Cultural safety training, whereby health professionals learn to reflect on their own culture and to respect the cultural identity of patients, could address intercultural tensions in health care. Given the context of their medical education, however, medical students might perceive such training to be dull or even unnecessary. Game jams, collaborative workshops to create and play games, are a potentially engaging learning environment for medical students today. How medical students learn while making games is poorly documented. This study describes the characteristics of educational games created by participants in a cultural safety game jam and the concepts they used to create games.


As part of a trial, 268 Colombian medical students divided into 48 groups participated in an eight-hour game jam to create a prototype of an educational game on cultural safety. In this qualitative descriptive study, we reviewed the description of the games uploaded by participants, including the name, objective, game narrative, rules, rewards, penalties, and pictures. An inductive thematic analysis collated their descriptions.

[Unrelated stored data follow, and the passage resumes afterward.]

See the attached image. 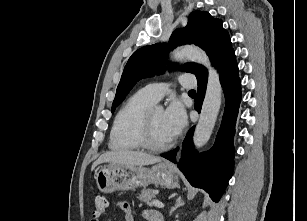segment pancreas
<instances>
[{
	"instance_id": "obj_1",
	"label": "pancreas",
	"mask_w": 307,
	"mask_h": 221,
	"mask_svg": "<svg viewBox=\"0 0 307 221\" xmlns=\"http://www.w3.org/2000/svg\"><path fill=\"white\" fill-rule=\"evenodd\" d=\"M156 197V192L153 189H147L141 191L138 195V199L147 204L148 206H153V199Z\"/></svg>"
}]
</instances>
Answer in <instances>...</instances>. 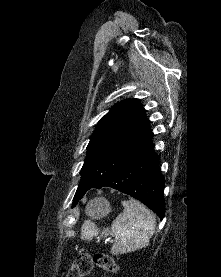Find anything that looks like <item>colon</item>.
Masks as SVG:
<instances>
[{"mask_svg":"<svg viewBox=\"0 0 221 277\" xmlns=\"http://www.w3.org/2000/svg\"><path fill=\"white\" fill-rule=\"evenodd\" d=\"M93 267H98L109 272H116L118 270L115 261L107 254L83 253L73 259L67 272V277H83L88 275Z\"/></svg>","mask_w":221,"mask_h":277,"instance_id":"5ec220e1","label":"colon"}]
</instances>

The game descriptions illustrated the characteristics of the educational games and the aspects of the cultural safety concept that the students used to create games. Medical students situated cultural safety within a continuum with culturally unsafe actions at one end and cultural safety at the other end. Although not familiar with game design, the students designed prototypes of basic educational games including game dynamics, game scenarios, learning objectives, and pedagogical strategies.


The findings of this study could help researchers and educators to understand how medical students learn from game design and the kind of games that game jam participants can create without previous game design skills.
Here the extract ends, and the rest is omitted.